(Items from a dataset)
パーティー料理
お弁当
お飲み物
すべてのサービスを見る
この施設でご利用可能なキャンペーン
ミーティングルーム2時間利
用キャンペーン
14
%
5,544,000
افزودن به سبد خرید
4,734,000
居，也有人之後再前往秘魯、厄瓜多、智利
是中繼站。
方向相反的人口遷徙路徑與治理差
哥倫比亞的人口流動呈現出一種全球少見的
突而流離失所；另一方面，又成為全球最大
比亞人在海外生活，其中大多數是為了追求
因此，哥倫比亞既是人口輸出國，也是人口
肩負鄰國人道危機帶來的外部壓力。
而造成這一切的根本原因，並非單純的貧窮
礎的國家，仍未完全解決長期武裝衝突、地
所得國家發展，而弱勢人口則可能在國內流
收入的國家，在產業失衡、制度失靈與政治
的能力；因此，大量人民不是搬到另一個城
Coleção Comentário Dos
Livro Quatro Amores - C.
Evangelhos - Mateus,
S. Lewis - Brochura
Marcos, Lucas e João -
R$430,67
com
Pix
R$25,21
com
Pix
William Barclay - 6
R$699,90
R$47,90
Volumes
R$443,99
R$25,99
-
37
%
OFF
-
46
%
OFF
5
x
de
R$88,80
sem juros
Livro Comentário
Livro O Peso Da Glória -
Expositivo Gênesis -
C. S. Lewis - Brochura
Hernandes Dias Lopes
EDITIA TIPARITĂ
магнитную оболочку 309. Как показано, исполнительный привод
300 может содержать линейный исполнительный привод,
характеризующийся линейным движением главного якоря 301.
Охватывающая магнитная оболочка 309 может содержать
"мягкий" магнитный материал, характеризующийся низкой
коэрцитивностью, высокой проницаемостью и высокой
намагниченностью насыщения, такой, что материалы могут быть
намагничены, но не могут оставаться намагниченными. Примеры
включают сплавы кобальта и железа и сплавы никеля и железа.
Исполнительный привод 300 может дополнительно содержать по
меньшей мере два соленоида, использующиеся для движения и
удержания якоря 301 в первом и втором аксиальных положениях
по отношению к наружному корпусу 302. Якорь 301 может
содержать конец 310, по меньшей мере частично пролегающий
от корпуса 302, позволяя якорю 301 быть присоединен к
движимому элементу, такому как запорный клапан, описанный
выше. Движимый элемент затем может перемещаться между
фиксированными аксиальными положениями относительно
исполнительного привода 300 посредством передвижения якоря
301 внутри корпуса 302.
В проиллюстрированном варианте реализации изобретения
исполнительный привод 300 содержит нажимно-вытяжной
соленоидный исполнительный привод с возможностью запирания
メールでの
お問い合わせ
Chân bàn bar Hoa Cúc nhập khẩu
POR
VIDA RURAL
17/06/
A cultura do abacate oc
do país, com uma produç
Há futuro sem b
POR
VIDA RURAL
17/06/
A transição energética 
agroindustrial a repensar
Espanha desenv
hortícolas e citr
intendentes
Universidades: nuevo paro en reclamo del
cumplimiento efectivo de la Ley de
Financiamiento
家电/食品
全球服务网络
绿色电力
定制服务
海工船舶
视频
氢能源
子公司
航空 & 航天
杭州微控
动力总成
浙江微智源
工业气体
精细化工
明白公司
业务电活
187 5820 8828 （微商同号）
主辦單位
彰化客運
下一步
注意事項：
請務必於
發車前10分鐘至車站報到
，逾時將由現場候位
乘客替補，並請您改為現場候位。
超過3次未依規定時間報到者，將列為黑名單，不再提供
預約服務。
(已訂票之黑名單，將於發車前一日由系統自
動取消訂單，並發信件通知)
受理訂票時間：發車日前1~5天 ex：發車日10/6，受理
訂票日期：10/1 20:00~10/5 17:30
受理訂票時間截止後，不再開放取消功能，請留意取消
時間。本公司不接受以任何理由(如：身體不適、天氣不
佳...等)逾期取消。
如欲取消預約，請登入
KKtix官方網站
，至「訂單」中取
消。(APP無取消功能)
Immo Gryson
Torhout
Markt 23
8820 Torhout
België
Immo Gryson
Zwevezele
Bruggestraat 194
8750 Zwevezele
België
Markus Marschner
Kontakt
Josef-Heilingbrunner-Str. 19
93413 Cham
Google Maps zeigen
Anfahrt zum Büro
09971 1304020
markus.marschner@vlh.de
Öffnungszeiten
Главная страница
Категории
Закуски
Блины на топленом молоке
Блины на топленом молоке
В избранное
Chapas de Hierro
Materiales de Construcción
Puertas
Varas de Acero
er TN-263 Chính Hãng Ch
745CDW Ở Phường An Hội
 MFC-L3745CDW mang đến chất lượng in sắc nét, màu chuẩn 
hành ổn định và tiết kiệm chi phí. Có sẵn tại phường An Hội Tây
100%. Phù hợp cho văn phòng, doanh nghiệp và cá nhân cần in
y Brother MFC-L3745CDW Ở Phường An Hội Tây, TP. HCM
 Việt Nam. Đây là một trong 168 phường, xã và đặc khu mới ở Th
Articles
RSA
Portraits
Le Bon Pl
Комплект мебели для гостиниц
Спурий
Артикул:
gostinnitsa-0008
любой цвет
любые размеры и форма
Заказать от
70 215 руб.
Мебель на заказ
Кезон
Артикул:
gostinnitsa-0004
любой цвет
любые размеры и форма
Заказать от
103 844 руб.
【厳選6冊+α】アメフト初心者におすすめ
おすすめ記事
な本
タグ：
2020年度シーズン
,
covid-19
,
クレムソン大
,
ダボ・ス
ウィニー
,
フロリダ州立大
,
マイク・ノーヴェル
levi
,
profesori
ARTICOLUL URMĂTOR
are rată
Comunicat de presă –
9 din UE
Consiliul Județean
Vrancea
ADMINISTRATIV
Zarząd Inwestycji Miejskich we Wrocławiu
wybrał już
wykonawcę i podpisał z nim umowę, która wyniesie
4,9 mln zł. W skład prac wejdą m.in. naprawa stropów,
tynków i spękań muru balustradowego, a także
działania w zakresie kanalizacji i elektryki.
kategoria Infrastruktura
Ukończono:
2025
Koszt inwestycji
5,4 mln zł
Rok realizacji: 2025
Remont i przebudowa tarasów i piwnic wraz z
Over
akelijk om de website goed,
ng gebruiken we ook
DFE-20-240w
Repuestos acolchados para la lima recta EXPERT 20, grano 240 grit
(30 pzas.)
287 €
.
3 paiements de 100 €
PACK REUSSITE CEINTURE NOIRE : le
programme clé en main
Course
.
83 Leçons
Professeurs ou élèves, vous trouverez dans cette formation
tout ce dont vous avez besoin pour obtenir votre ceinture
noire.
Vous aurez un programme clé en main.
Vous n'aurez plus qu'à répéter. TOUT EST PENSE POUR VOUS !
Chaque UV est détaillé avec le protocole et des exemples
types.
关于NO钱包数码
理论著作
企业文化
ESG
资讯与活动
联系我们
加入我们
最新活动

*Work instructions*
Restate each entry above word for word.

*Solution to this problem*
パーティー料理
お弁当
お飲み物
すべてのサービスを見る
この施設でご利用可能なキャンペーン
ミーティングルーム2時間利
用キャンペーン
14
%
5,544,000
افزودن به سبد خرید
4,734,000
居，也有人之後再前往秘魯、厄瓜多、智利
是中繼站。
方向相反的人口遷徙路徑與治理差
哥倫比亞的人口流動呈現出一種全球少見的
突而流離失所；另一方面，又成為全球最大
比亞人在海外生活，其中大多數是為了追求
因此，哥倫比亞既是人口輸出國，也是人口
肩負鄰國人道危機帶來的外部壓力。
而造成這一切的根本原因，並非單純的貧窮
礎的國家，仍未完全解決長期武裝衝突、地
所得國家發展，而弱勢人口則可能在國內流
收入的國家，在產業失衡、制度失靈與政治
的能力；因此，大量人民不是搬到另一個城
Coleção Comentário Dos
Livro Quatro Amores - C.
Evangelhos - Mateus,
S. Lewis - Brochura
Marcos, Lucas e João -
R$430,67
com
Pix
R$25,21
com
Pix
William Barclay - 6
R$699,90
R$47,90
Volumes
R$443,99
R$25,99
-
37
%
OFF
-
46
%
OFF
5
x
de
R$88,80
sem juros
Livro Comentário
Livro O Peso Da Glória -
Expositivo Gênesis -
C. S. Lewis - Brochura
Hernandes Dias Lopes
EDITIA TIPARITĂ
магнитную оболочку 309. Как показано, исполнительный привод
300 может содержать линейный исполнительный привод,
характеризующийся линейным движением главного якоря 301.
Охватывающая магнитная оболочка 309 может содержать
"мягкий" магнитный материал, характеризующийся низкой
коэрцитивностью, высокой проницаемостью и высокой
намагниченностью насыщения, такой, что материалы могут быть
намагничены, но не могут оставаться намагниченными. Примеры
включают сплавы кобальта и железа и сплавы никеля и железа.
Исполнительный привод 300 может дополнительно содержать по
меньшей мере два соленоида, использующиеся для движения и
удержания якоря 301 в первом и втором аксиальных положениях
по отношению к наружному корпусу 302. Якорь 301 может
содержать конец 310, по меньшей мере частично пролегающий
от корпуса 302, позволяя якорю 301 быть присоединен к
движимому элементу, такому как запорный клапан, описанный
выше. Движимый элемент затем может перемещаться между
фиксированными аксиальными положениями относительно
исполнительного привода 300 посредством передвижения якоря
301 внутри корпуса 302.
В проиллюстрированном варианте реализации изобретения
исполнительный привод 300 содержит нажимно-вытяжной
соленоидный исполнительный привод с возможностью запирания
メールでの
お問い合わせ
Chân bàn bar Hoa Cúc nhập khẩu
POR
VIDA RURAL
17/06/
A cultura do abacate oc
do país, com uma produç
Há futuro sem b
POR
VIDA RURAL
17/06/
A transição energética 
agroindustrial a repensar
Espanha desenv
hortícolas e citr
intendentes
Universidades: nuevo paro en reclamo del
cumplimiento efectivo de la Ley de
Financiamiento
家电/食品
全球服务网络
绿色电力
定制服务
海工船舶
视频
氢能源
子公司
航空 & 航天
杭州微控
动力总成
浙江微智源
工业气体
精细化工
明白公司
业务电活
187 5820 8828 （微商同号）
主辦單位
彰化客運
下一步
注意事項：
請務必於
發車前10分鐘至車站報到
，逾時將由現場候位
乘客替補，並請您改為現場候位。
超過3次未依規定時間報到者，將列為黑名單，不再提供
預約服務。
(已訂票之黑名單，將於發車前一日由系統自
動取消訂單，並發信件通知)
受理訂票時間：發車日前1~5天 ex：發車日10/6，受理
訂票日期：10/1 20:00~10/5 17:30
受理訂票時間截止後，不再開放取消功能，請留意取消
時間。本公司不接受以任何理由(如：身體不適、天氣不
佳...等)逾期取消。
如欲取消預約，請登入
KKtix官方網站
，至「訂單」中取
消。(APP無取消功能)
Immo Gryson
Torhout
Markt 23
8820 Torhout
België
Immo Gryson
Zwevezele
Bruggestraat 194
8750 Zwevezele
België
Markus Marschner
Kontakt
Josef-Heilingbrunner-Str. 19
93413 Cham
Google Maps zeigen
Anfahrt zum Büro
09971 1304020
markus.marschner@vlh.de
Öffnungszeiten
Главная страница
Категории
Закуски
Блины на топленом молоке
Блины на топленом молоке
В избранное
Chapas de Hierro
Materiales de Construcción
Puertas
Varas de Acero
er TN-263 Chính Hãng Ch
745CDW Ở Phường An Hội
 MFC-L3745CDW mang đến chất lượng in sắc nét, màu chuẩn 
hành ổn định và tiết kiệm chi phí. Có sẵn tại phường An Hội Tây
100%. Phù hợp cho văn phòng, doanh nghiệp và cá nhân cần in
y Brother MFC-L3745CDW Ở Phường An Hội Tây, TP. HCM
 Việt Nam. Đây là một trong 168 phường, xã và đặc khu mới ở Th
Articles
RSA
Portraits
Le Bon Pl
Комплект мебели для гостиниц
Спурий
Артикул:
gostinnitsa-0008
любой цвет
любые размеры и форма
Заказать от
70 215 руб.
Мебель на заказ
Кезон
Артикул:
gostinnitsa-0004
любой цвет
любые размеры и форма
Заказать от
103 844 руб.
【厳選6冊+α】アメフト初心者におすすめ
おすすめ記事
な本
タグ：
2020年度シーズン
,
covid-19
,
クレムソン大
,
ダボ・ス
ウィニー
,
フロリダ州立大
,
マイク・ノーヴェル
levi
,
profesori
ARTICOLUL URMĂTOR
are rată
Comunicat de presă –
9 din UE
Consiliul Județean
Vrancea
ADMINISTRATIV
Zarząd Inwestycji Miejskich we Wrocławiu
wybrał już
wykonawcę i podpisał z nim umowę, która wyniesie
4,9 mln zł. W skład prac wejdą m.in. naprawa stropów,
tynków i spękań muru balustradowego, a także
działania w zakresie kanalizacji i elektryki.
kategoria Infrastruktura
Ukończono:
2025
Koszt inwestycji
5,4 mln zł
Rok realizacji: 2025
Remont i przebudowa tarasów i piwnic wraz z
Over
akelijk om de website goed,
ng gebruiken we ook
DFE-20-240w
Repuestos acolchados para la lima recta EXPERT 20, grano 240 grit
(30 pzas.)
287 €
.
3 paiements de 100 €
PACK REUSSITE CEINTURE NOIRE : le
programme clé en main
Course
.
83 Leçons
Professeurs ou élèves, vous trouverez dans cette formation
tout ce dont vous avez besoin pour obtenir votre ceinture
noire.
Vous aurez un programme clé en main.
Vous n'aurez plus qu'à répéter. TOUT EST PENSE POUR VOUS !
Chaque UV est détaillé avec le protocole et des exemples
types.
关于NO钱包数码
理论著作
企业文化
ESG
资讯与活动
联系我们
加入我们
最新活动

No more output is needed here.